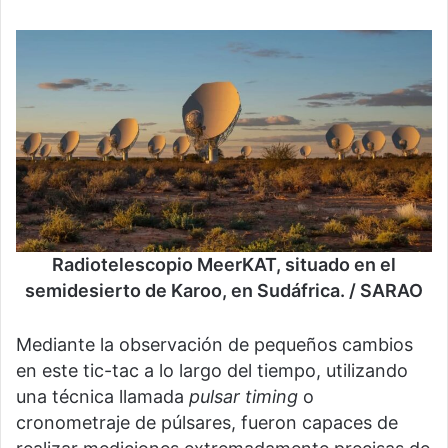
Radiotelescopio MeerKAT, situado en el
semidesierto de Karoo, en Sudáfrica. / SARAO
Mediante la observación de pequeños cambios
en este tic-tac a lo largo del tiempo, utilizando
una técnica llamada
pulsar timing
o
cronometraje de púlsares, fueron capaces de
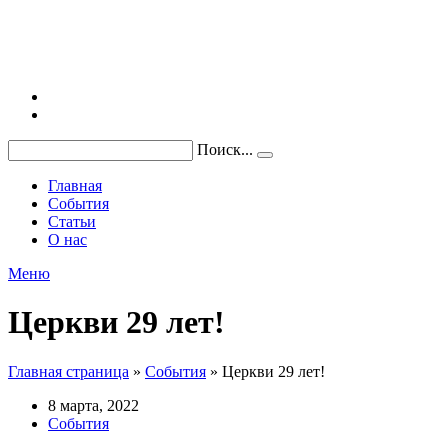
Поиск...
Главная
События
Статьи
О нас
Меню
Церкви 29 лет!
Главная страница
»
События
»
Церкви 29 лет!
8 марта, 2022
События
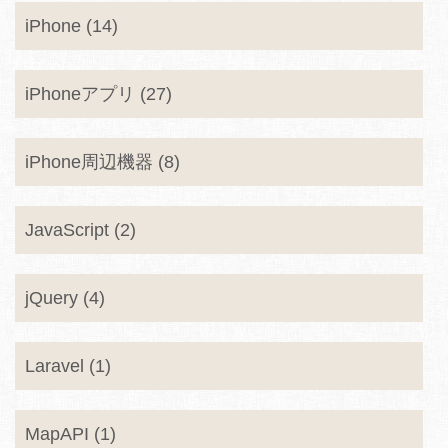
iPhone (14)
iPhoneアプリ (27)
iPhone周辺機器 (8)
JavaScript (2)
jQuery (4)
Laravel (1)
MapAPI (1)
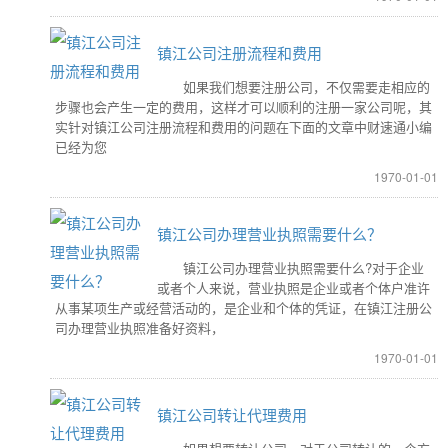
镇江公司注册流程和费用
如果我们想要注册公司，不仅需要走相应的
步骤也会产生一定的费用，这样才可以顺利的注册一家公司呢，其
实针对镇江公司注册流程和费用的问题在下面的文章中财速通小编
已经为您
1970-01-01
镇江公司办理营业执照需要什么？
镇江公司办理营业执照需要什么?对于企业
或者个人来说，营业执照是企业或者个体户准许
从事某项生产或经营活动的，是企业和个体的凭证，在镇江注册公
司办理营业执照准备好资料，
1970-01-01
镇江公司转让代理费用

• [Exercise objective]:
What lines in the material mention "镇江公司办理营业执照需要什么"? Copy every one of them.

• [Response box]:
镇江公司办理营业执照需要什么？
镇江公司办理营业执照需要什么?对于企业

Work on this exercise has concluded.